* **Task goal**: Across the records below, count every line that contains the string "para", then report the count alone.

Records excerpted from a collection
● ● ● ●

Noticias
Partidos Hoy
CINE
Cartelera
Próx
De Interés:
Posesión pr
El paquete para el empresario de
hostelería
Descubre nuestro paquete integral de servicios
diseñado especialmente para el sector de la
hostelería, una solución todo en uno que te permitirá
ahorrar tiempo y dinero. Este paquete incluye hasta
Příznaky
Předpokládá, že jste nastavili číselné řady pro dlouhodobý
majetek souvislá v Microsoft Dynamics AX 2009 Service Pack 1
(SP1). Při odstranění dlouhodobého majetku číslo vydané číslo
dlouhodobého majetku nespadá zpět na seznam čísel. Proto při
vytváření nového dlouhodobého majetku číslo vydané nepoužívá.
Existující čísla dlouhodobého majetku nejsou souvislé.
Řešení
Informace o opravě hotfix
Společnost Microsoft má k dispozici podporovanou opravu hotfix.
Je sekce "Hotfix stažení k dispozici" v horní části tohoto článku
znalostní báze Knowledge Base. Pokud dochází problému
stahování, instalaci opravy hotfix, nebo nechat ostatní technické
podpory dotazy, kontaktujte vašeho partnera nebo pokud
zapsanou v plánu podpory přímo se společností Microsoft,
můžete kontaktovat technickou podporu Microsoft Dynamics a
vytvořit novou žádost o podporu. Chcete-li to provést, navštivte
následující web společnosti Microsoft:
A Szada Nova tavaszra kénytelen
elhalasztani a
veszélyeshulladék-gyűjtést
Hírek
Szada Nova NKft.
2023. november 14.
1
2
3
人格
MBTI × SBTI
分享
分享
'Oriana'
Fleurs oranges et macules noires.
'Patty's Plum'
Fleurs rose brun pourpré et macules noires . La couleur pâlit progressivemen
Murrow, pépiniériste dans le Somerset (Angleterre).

● ● ● ●

* **Output below**: 2